Migrating Oracle Sample Schema to MongoDB

Migrating Oracle Sample Schema to MongoDB

It is not an easy feat to migrate your current application using Oracle or any relational database to MongoDB. You will need to remodel your schema to fit into MongoDB. If you are migrating from a relational database to another relational database, it is a lot easier (Still not that easy though!). In this blog post, I try to migrate the famous Oracle database sample schema to MongoDB. I’m not saying that from an application POV(think ACID!), this is a good thing, I’m illustrating the fact that you can’t just take a schema from a relational database and dump it onto MongoDB.

Let’s take a look at the ERD diagram of sales history schema.

sh schema

The sales history schema above represents the sales history for a company.

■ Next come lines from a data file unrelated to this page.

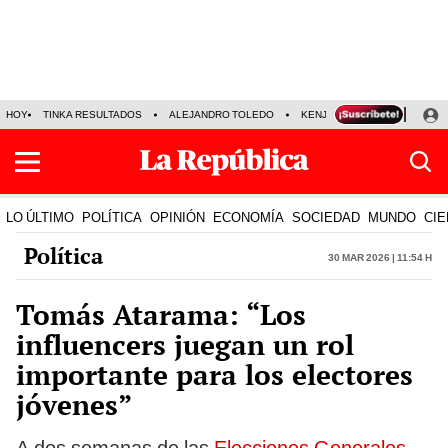
HOY
TINKA RESULTADOS
ALEJANDRO TOLEDO
KENJI FUJIMORI
PRECIO
LO ÚLTIMO
POLÍTICA
OPINIÓN
ECONOMÍA
SOCIEDAD
MUNDO
CIE
Política
30 Mar 2026 | 11:54 h
Tomás Atarama: “Los
influencers juegan un rol
importante para los electores
jóvenes”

The sample company does a high volume of business, so it runs business statistics reports to aid in decision support. Many of these reports are time-based and nonvolatile. That is, they analyse past data trends. The company loads data into its data warehouse regularly to gather statistics for these reports. These reports include annual, quarterly, monthly, and weekly sales figures by product. The company also runs reports on distribution channels through which its sales are delivered. When the company runs special promotions on its products, it analyse the impact of the promotions on sales. It also analyse sales by geographical area.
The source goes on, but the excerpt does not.